Monday, July 27th, 2009 | Author:  | 14,141 views - starting Aug 9/09

skinny whale what?!?

gray whale identification

a quick reference to distinguishing gray whales from other species ... click for a larger image

according to the urban dictionary, there is such a thing as “dolphin whale syndrome” … that made me chuckle …

according to biologists, however, there is also such as thing as “skinny whale syndrome” … this one’s not so funny …

skinny whale syndrome is a recent phenomenon that is being observed in pacific gray whales (Eschrichtius robustus) by fishermen, local people living near marine environments, and marine biologists … the migration, feeding, and breeding behaviours of these magnificent mammals are changing …

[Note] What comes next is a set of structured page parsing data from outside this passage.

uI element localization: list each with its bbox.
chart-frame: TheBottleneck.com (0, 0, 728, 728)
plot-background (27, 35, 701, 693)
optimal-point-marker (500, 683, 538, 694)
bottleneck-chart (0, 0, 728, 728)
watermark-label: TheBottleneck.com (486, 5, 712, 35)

(the atlantic gray whale population became locally extinct in the 18th century, most likely due to whaling …)

what’s happening to the world’s gray whales?

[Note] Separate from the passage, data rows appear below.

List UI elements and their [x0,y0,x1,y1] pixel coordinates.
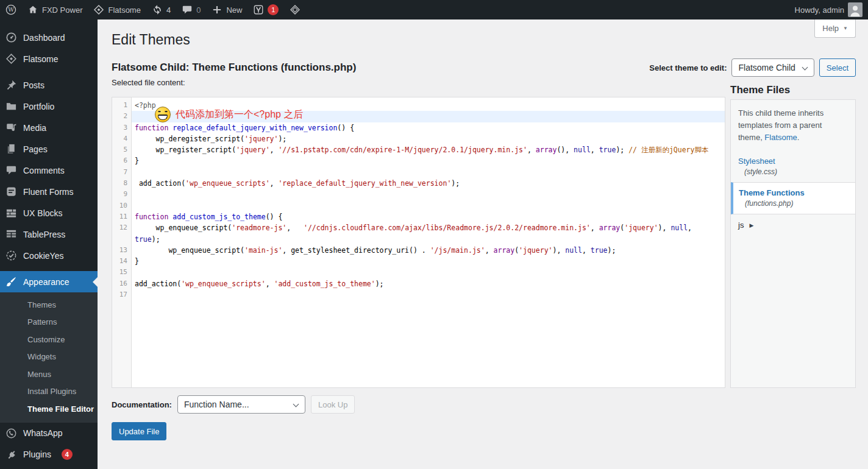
sidebar-item-label: Fluent Forms [23,187,73,197]
line-number: 13 [112,245,132,256]
code-line[interactable]: 15 [112,267,725,278]
submenu-item-theme-file-editor[interactable]: Theme File Editor [0,400,98,418]
line-number: 16 [112,278,132,289]
my-account-menu[interactable]: Howdy, admin [789,0,868,19]
sidebar-item-label: CookieYes [23,251,63,261]
site-name-label: FXD Power [42,5,82,15]
documentation-select-value: Function Name... [184,400,249,409]
line-code: wp_enqueue_script('main-js', get_stylesh… [132,245,725,256]
code-line[interactable]: 13 wp_enqueue_script('main-js', get_styl… [112,245,725,256]
code-line[interactable]: 10 [112,200,725,211]
updates-link[interactable]: 4 [146,0,176,19]
sidebar-item-pages[interactable]: Pages [0,138,98,160]
sidebar-item-flatsome[interactable]: Flatsome [0,48,98,69]
theme-file-stylesheet[interactable]: Stylesheet(style.css) [731,151,855,182]
code-line[interactable]: 14} [112,256,725,267]
sidebar-item-fluent-forms[interactable]: Fluent Forms [0,181,98,202]
lookup-button[interactable]: Look Up [311,395,355,414]
line-code: wp_deregister_script('jquery'); [132,133,725,144]
theme-file-theme-functions[interactable]: Theme Functions(functions.php) [731,182,855,214]
posts-icon [5,79,17,91]
line-number: 5 [112,144,132,155]
submenu-item-menus[interactable]: Menus [0,365,98,383]
sidebar-item-item[interactable] [0,465,98,469]
sidebar-item-label: Dashboard [23,33,65,43]
code-line[interactable]: 9 [112,189,725,200]
select-theme-button[interactable]: Select [819,58,856,77]
code-line[interactable]: 6} [112,155,725,166]
menu-separator [0,266,98,271]
sidebar-item-plugins[interactable]: Plugins4 [0,444,98,465]
sidebar-item-dashboard[interactable]: Dashboard [0,27,98,48]
code-line[interactable]: 8 add_action('wp_enqueue_scripts', 'repl… [112,178,725,189]
comments-count: 0 [196,5,201,15]
update-count-badge: 4 [62,449,73,460]
yoast-seo-icon [253,4,264,15]
new-content-menu[interactable]: New [206,0,247,19]
comments-link[interactable]: 0 [176,0,206,19]
code-editor[interactable]: 1<?php2代码添加到第一个<?php 之后3function replace… [112,97,725,388]
code-line[interactable]: 7 [112,167,725,178]
theme-files-panel: This child theme inherits templates from… [730,99,856,388]
grin-emoji-icon [155,107,171,122]
pages-icon [5,143,17,155]
code-line[interactable]: 2代码添加到第一个<?php 之后 [112,111,725,122]
code-annotation: 代码添加到第一个<?php 之后 [155,107,303,122]
updates-count: 4 [166,5,171,15]
home-icon [27,4,38,15]
submenu-item-themes[interactable]: Themes [0,296,98,314]
wordpress-icon: W [5,4,16,15]
sidebar-item-ux-blocks[interactable]: UX Blocks [0,202,98,224]
annotation-text: 代码添加到第一个<?php 之后 [176,109,303,120]
flatsome-menu[interactable]: Flatsome [88,0,146,19]
plugins-icon [5,449,17,460]
sidebar-item-whatsapp[interactable]: WhatsApp [0,423,98,444]
code-line[interactable]: 3function replace_default_jquery_with_ne… [112,122,725,133]
code-line[interactable]: 11function add_custom_js_to_theme() { [112,211,725,222]
wordpress-menu[interactable]: W [0,0,22,19]
documentation-select[interactable]: Function Name... [177,395,305,414]
child-theme-notice: This child theme inherits templates from… [731,100,855,147]
theme-file-name[interactable]: Stylesheet [738,157,848,166]
help-tab[interactable]: Help ▼ [814,19,856,38]
seo-menu[interactable]: 1 [247,0,284,19]
sidebar-item-portfolio[interactable]: Portfolio [0,96,98,117]
sidebar-item-media[interactable]: Media [0,117,98,138]
code-line[interactable]: true); [112,234,725,245]
code-line[interactable]: 5 wp_register_script('jquery', '//s1.pst… [112,144,725,155]
submenu-item-install-plugins[interactable]: Install Plugins [0,383,98,401]
folder-js[interactable]: js ▶ [731,214,855,236]
theme-file-name[interactable]: Theme Functions [739,188,848,197]
submenu-item-customize[interactable]: Customize [0,331,98,348]
code-line[interactable]: 12 wp_enqueue_script('readmore-js', '//c… [112,222,725,233]
appearance-icon [5,276,17,287]
code-line[interactable]: 16add_action('wp_enqueue_scripts', 'add_… [112,278,725,289]
sidebar-item-cookieyes[interactable]: CookieYes [0,245,98,266]
parent-theme-link[interactable]: Flatsome [764,133,797,142]
avatar [848,2,863,17]
line-code: true); [132,234,725,245]
submenu-item-widgets[interactable]: Widgets [0,348,98,366]
ux-builder-menu[interactable] [284,0,306,19]
line-number: 14 [112,256,132,267]
chevron-down-icon: ▼ [843,26,848,31]
sidebar-item-comments[interactable]: Comments [0,160,98,181]
sidebar-item-label: Flatsome [23,54,59,64]
theme-select[interactable]: Flatsome Child [731,58,814,77]
line-code [132,289,725,300]
code-line[interactable]: 4 wp_deregister_script('jquery'); [112,133,725,144]
site-name-link[interactable]: FXD Power [22,0,88,19]
sidebar-item-posts[interactable]: Posts [0,74,98,96]
line-number: 7 [112,167,132,178]
code-line[interactable]: 17 [112,289,725,300]
sidebar-item-appearance[interactable]: Appearance [0,271,98,292]
folder-expand-icon: ▶ [749,222,753,228]
flatsome-diamond-icon [93,4,104,15]
update-file-button[interactable]: Update File [112,422,166,440]
submenu-item-patterns[interactable]: Patterns [0,314,98,331]
admin-sidebar: DashboardFlatsomePostsPortfolioMediaPage… [0,19,98,469]
sidebar-item-label: WhatsApp [23,428,63,438]
sidebar-item-tablepress[interactable]: TablePress [0,224,98,245]
comment-icon [5,164,17,176]
line-number [112,234,132,245]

migration route of the gray whale along the west coast of america in the pacific ocean
migration route of the gray whale along the west coast of america in the pacific ocean

gray whales over-winter in mexico but spend summer in ocean waters near alaska … recently, the whales have been arriving in mexico later in the season and returning to the Bering Sea earlier …

population estimates have also plummeted, suggesting that the shift in migration patterns may be linked to (or caused by) a more deleterious issue …

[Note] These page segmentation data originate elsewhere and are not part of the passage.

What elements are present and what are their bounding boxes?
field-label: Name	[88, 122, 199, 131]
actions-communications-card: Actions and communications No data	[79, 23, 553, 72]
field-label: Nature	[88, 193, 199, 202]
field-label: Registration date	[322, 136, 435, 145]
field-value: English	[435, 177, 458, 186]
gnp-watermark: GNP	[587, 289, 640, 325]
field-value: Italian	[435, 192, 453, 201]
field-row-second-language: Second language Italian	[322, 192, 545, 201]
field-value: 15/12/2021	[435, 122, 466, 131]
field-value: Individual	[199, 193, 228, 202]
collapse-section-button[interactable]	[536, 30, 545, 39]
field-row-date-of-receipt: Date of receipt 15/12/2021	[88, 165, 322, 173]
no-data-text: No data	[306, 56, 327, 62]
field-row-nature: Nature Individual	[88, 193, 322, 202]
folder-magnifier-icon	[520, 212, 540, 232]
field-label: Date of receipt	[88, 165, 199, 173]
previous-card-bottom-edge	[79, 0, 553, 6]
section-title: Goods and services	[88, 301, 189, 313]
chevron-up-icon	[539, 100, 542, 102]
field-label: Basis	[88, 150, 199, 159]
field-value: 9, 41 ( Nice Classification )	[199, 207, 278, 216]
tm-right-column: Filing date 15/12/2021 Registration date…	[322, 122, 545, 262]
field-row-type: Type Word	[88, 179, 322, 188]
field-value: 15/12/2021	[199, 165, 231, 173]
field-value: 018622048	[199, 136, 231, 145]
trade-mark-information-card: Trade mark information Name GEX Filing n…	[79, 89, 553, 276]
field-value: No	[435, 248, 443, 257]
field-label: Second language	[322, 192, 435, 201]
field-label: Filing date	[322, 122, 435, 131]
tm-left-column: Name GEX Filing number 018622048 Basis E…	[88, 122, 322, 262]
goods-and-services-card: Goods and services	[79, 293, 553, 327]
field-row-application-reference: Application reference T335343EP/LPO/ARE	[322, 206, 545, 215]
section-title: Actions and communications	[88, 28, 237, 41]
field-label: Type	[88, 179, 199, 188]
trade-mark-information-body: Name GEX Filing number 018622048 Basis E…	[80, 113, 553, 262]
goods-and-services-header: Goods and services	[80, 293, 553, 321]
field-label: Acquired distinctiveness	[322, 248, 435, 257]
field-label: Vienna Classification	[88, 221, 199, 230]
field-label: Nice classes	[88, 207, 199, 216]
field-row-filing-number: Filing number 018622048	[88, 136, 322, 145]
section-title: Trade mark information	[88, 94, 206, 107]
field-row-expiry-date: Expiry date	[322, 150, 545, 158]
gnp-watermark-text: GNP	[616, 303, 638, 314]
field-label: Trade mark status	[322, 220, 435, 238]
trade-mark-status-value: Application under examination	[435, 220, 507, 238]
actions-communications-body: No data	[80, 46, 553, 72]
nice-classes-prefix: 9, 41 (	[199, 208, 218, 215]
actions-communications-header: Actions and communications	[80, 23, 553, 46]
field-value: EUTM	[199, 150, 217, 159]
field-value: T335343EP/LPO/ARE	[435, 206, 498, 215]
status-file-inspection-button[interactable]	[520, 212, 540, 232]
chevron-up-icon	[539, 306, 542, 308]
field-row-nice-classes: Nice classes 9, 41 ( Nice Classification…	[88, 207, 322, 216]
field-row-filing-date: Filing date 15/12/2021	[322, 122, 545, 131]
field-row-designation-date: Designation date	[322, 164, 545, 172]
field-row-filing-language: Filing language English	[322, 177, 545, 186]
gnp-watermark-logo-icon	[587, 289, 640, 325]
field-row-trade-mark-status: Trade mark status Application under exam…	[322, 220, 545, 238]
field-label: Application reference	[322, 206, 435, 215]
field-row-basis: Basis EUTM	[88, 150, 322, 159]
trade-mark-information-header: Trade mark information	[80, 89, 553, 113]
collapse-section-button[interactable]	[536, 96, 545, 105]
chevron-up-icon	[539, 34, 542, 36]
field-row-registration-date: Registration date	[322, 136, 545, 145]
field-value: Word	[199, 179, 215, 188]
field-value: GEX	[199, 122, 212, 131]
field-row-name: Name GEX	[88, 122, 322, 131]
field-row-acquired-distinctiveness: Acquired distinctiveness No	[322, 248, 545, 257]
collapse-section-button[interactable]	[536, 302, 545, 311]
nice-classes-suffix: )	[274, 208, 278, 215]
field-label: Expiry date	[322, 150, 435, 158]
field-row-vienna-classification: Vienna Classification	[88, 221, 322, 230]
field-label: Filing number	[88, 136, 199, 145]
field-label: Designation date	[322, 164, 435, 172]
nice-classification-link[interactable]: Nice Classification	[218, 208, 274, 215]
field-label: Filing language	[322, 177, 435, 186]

the whales are also becoming overtly emaciated and are showing signs of malnutrition …

what causes this syndrome?

there have been several hypotheses put forth to explain this syndrome … gray whales may be suffering due to a decrease or unavailability of prey, marine pollution, disease, or a combination of factors …

gray whales in the pacific ocean are becoming thinner and showing signs of malnutrition, suggesting prey are either less abundant, more difficult to find, or changing in distribution and seasonal availability

gray whales in the pacific ocean are becoming thinner and showing signs of malnutrition, suggesting prey are either less abundant, more difficult to find, or changing in distribution and seasonal availability

decreased prey abundance is likely a result of increased ocean temperatures (in this case, the recent temperature rise in the Bering Sea is particularly relevant), over-fishing, marine pollution, changes in ocean acidity and nutrient levels, and increased competition with other predators for a share of an ever-dwindling food source …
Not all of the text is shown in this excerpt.